Un 17 por ciento de los militares que lucharon en Irak mostraron, una vez de vuelta en casa, síntomas de depresión profunda, ansiedad severa, estrés y desórdenes post-traumáticos, frente al 11 por ciento de las tropas que estuvieron destinadas en Afganistán.
Estos índices son más elevados que los reportados tras la Guerra del Golfo Pérsico en 1991, pero más bajos que tras Vietnam. No obstante, en estos casos los estudios sicológicos sobre las tropas se hicieron años después, incluso décadas en el caso de Vietnam.
Los investigadores, dirigidos por Charles Hoge, señalaron que cada guerra tiene sus peculiaridades.
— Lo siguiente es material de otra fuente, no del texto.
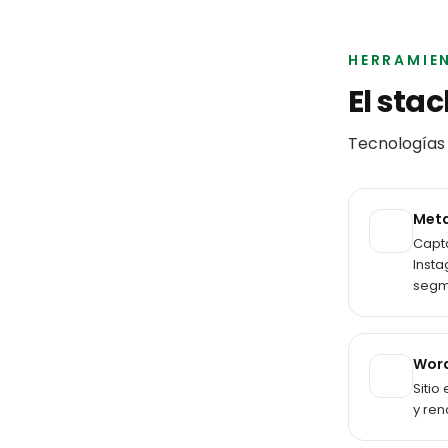
HERRAMIE
El sta
Tecnologías 
Meta
Capt
Insta
segm
Wor
Sitio
y ren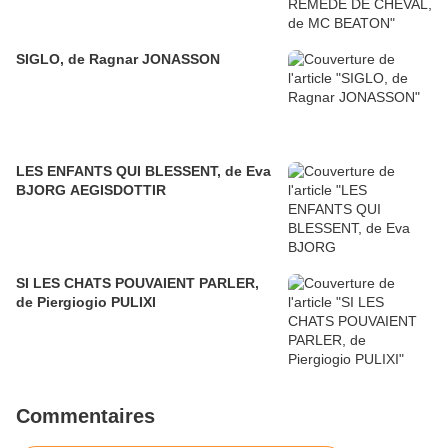
SIGLO, de Ragnar JONASSON
LES ENFANTS QUI BLESSENT, de Eva
BJORG AEGISDOTTIR
SI LES CHATS POUVAIENT PARLER,
de Piergiogio PULIXI
Commentaires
En el caso de Irak, los soldados tuvieron un mayor contacto directo con el enemigo que en Afganistán, lo que explicaría las diferencias en las secuelas sicológicas.
Según el estudio, el 93 por ciento de los soldados que han regresado de Irak afirmaron haber sido atacados de forma directa, mientras que en el caso de los que sirvieron en Afganistán este porcentaje baja hasta el 66 por ciento.
El informe también reveló que sólo el 1.0 por ciento de los soldados en Afganistán reconocieron haber sido los responsables de la muerte de un no combatiente, mientras que este número sube hasta el 14 por ciento en el caso de Irak.
También indicó que el 95 por ciento de los militares destinados en Irak han visto restos humanos y cadáveres, mientras que en Afganistán fueron el 39 por ciento.
Los investigadores señalaron, a la vista de estos datos, que la implicación y el desgaste emocional es mayor en Irak que el que fue en Afganistán.
El estudio subrayó que aquellos que padecen los mayores síntomas son los más reacios a buscar ayuda psicológica, por miedo a ser estigmatizados por la sociedad, lo que podría afectar sus carreras profesionales.
Asimismo, indicó que muchos otros soldados pueden haber desarrollado algunos síntomas pero no los habrían reconocido todavía.